第24話
あのあと、私は足早に類の家を出て、自分の家に帰ろうとした。気持ちも身体もぐちゃぐちゃで、傷ついた部分が痛んで、早く安心できる場所で横になりたかった。家の前まで行って、ふと私は立ちすくんだ。
家は別に、安心できる場所じゃない。
母や姉に会わなくてはいけない。そのとき、不審に気づかれてはいけない。仮に気づかれたとしても、どうにか丸め込まないといけない。
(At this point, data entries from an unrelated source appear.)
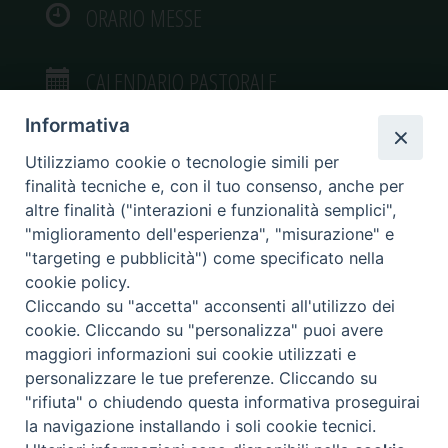
ORARIO MESSE
CALENDARIO PASTORALE
Informativa
Utilizziamo cookie o tecnologie simili per
finalità tecniche e, con il tuo consenso, anche per
VIDEOGALLERY
altre finalità ("interazioni e funzionalità semplici",
"miglioramento dell'esperienza", "misurazione" e
"targeting e pubblicità") come specificato nella
PHOTOGALLERY
cookie policy.
Cliccando su "accetta" acconsenti all'utilizzo dei
cookie. Cliccando su "personalizza" puoi avere
maggiori informazioni sui cookie utilizzati e
personalizzare le tue preferenze. Cliccando su
Diocesi di Caltagirone
"rifiuta" o chiudendo questa informativa proseguirai
Piazza San Francesco d’Assisi, 9 – tel. 0933.34186 – fax 0933.820590 e-mail:
la navigazione installando i soli cookie tecnici.
comunicazionisociali@diocesidicaltagirone.it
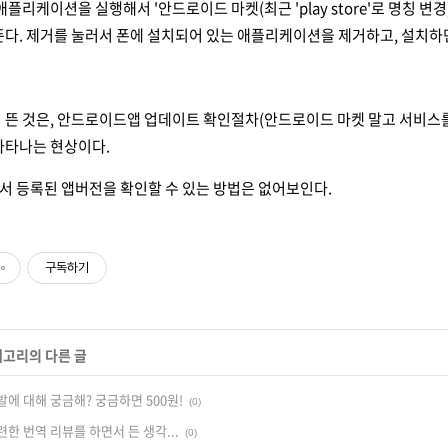
플리케이션을 실행해서 '안드로이드 마켓(최근 'play store'로 명칭
뜬다. 제거를 눌러서 폰에 설치되어 있는 애플리케이션을 제거하고, 설치하
이 뜬 것은, 안드로이드앱 업데이트 확인절차(안드로이드 마켓 말고 서비스
나타나는 현상이다.
서 등록된 앱버전을 확인할 수 있는 방법은 없어보인다.
구독하기
테고리의 다른 글
에 대해 궁금해? 궁금하면 500원!
(0)
한 번역 리뷰를 하면서 든 생각...
(0)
そのときの私には、ずいぶんな重荷だった。
私には味方なんて誰もいない。
指先がつめたくなった。その場で泣き崩れたかったけれど、見咎められたらと思うと、そんなことはできなかった。
深い息を吐いて、自分を鼓舞した。やり通さなくてはいけない。心の柔らかい部分をしっかりと隠して、誰にも見られないようにして、どうにかやり通さなくてはいけない。
戦いに行く気持ちで、家のドアをくぐった。「おかえり」という母の声に曖昧な返事をして、二階の自分の部屋へと急いだ。ベッドに飛び込んだとき、泣きたい、と思ったけれど、我慢した。急に下に呼ばれたら、ごまかすことは難しいと思ったのだ。そのときの私には泣く場所さえなかった。バッグの中で、携帯電話が震えていた。佐倉類、という表示。私は着信を拒否した。ほんの少しの罪悪感と、それを打ち消すほどの、ある種の清々しさ。
その日一日をどうにかやり過ごして、翌日の朝に家を出ようとすると、類が、立っていた。類の服は、前日と同じだった。もしかしたら一晩中そこに立っていたのかもしれない。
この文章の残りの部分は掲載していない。